● **EXERCISE AIM**:
Your copy should match the records below exactly, except for the pictures.

━━ RECORDS SHOWN

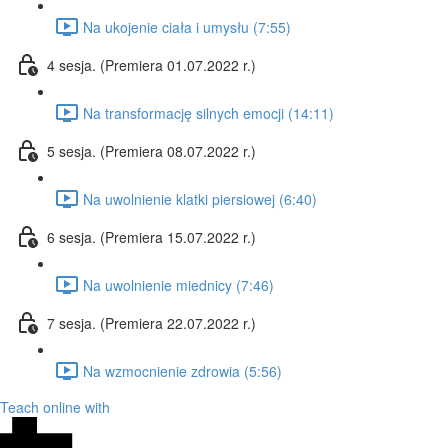
Na ukojenie ciała i umysłu (7:55)
4 sesja. (Premiera 01.07.2022 r.)
Na transformację silnych emocji (14:11)
5 sesja. (Premiera 08.07.2022 r.)
Na uwolnienie klatki piersiowej (6:40)
6 sesja. (Premiera 15.07.2022 r.)
Na uwolnienie miednicy (7:46)
7 sesja. (Premiera 22.07.2022 r.)
Na wzmocnienie zdrowia (5:56)
Teach online with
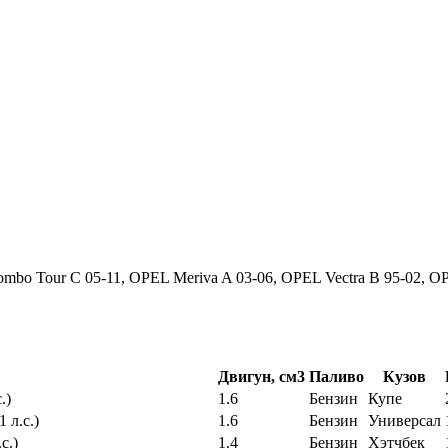
o Tour C 05-11, OPEL Meriva A 03-06, OPEL Vectra B 95-02, OPEL
Двигун, см3
Паливо
Кузов
.)
1.6
Бензин
Купе
 л.с.)
1.6
Бензин
Универсал
с.)
1.4
Бензин
Хэтчбек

━━━━

● **EXPECTED OUTPUT**:
Na ukojenie ciała i umysłu (7:55)
4 sesja. (Premiera 01.07.2022 r.)
Na transformację silnych emocji (14:11)
5 sesja. (Premiera 08.07.2022 r.)
Na uwolnienie klatki piersiowej (6:40)
6 sesja. (Premiera 15.07.2022 r.)
Na uwolnienie miednicy (7:46)
7 sesja. (Premiera 22.07.2022 r.)
Na wzmocnienie zdrowia (5:56)
Teach online with
o Tour C 05-11, OPEL Meriva A 03-06, OPEL Vectra B 95-02, OPEL
Двигун, см3
Паливо
Кузов
.)
1.6
Бензин
Купе
 л.с.)
1.6
Бензин
Универсал
с.)
1.4
Бензин
Хэтчбек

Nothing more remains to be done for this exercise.